Task item — Would you give again, exactly as written, the lines from the opening of the records to the line with "riuscito a gestirlo.", that line included and pictures excluded?

*** Opening of Input data ***

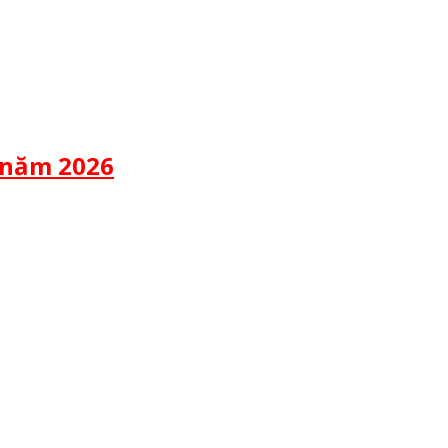
 năm 2026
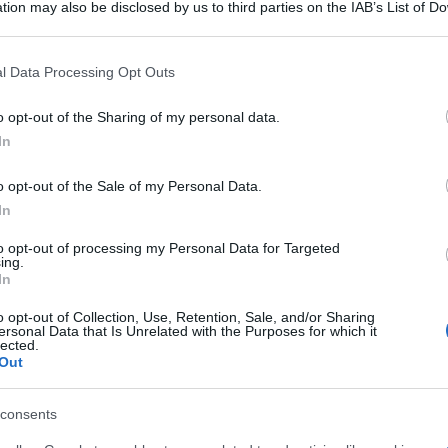
tion may also be disclosed by us to third parties on the IAB’s List of 
 that may further disclose it to other third parties.
 that this website/app uses one or more Google services and may gath
l Data Processing Opt Outs
including but not limited to your visit or usage behaviour. You may click 
 to Google and its third-party tags to use your data for below specifi
o opt-out of the Sharing of my personal data.
ogle consent section.
In
o opt-out of the Sale of my Personal Data.
 tennis, Fabio Fognini, ha comunicato attraverso
In
erare oggi ad entrambe le caviglie.
to opt-out of processing my Personal Data for Targeted
ing.
In
i un problema alla caviglia sinistra. E’ un
, tra alti e bassi, sono riuscito a gestirlo.
o opt-out of Collection, Use, Retention, Sale, and/or Sharing
ersonal Data that Is Unrelated with the Purposes for which it
lected.
Out
ni anche la caviglia destra ha iniziato a farmi
stop per il lockdown ho ripreso ad allenarmi sul
consents
ssero risolti con il riposo, si sono ripresentati”,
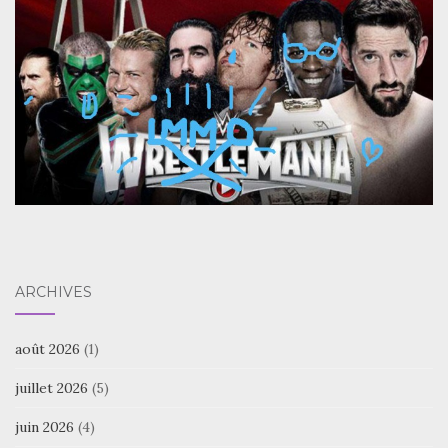
ARCHIVES
août 2026
(1)
juillet 2026
(5)
juin 2026
(4)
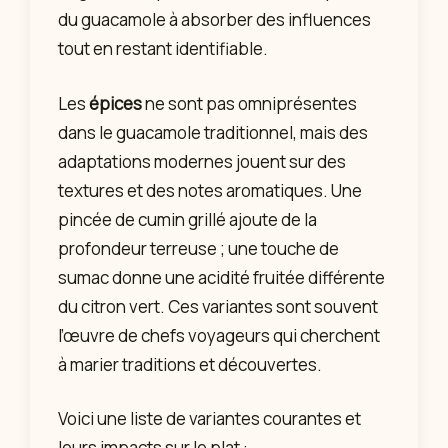
du guacamole à absorber des influences
tout en restant identifiable.
Les
épices
ne sont pas omniprésentes
dans le guacamole traditionnel, mais des
adaptations modernes jouent sur des
textures et des notes aromatiques. Une
pincée de cumin grillé ajoute de la
profondeur terreuse ; une touche de
sumac donne une acidité fruitée différente
du citron vert. Ces variantes sont souvent
l’œuvre de chefs voyageurs qui cherchent
à marier traditions et découvertes.
Voici une liste de variantes courantes et
leurs impacts sur le plat :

*** Close of Input data ***

Response for this exercise —
 năm 2026
tion may also be disclosed by us to third parties on the IAB’s List of 
 that may further disclose it to other third parties.
 that this website/app uses one or more Google services and may gath
l Data Processing Opt Outs
including but not limited to your visit or usage behaviour. You may click 
 to Google and its third-party tags to use your data for below specifi
o opt-out of the Sharing of my personal data.
ogle consent section.
In
o opt-out of the Sale of my Personal Data.
 tennis, Fabio Fognini, ha comunicato attraverso
In
erare oggi ad entrambe le caviglie.
to opt-out of processing my Personal Data for Targeted
ing.
In
i un problema alla caviglia sinistra. E’ un
, tra alti e bassi, sono riuscito a gestirlo.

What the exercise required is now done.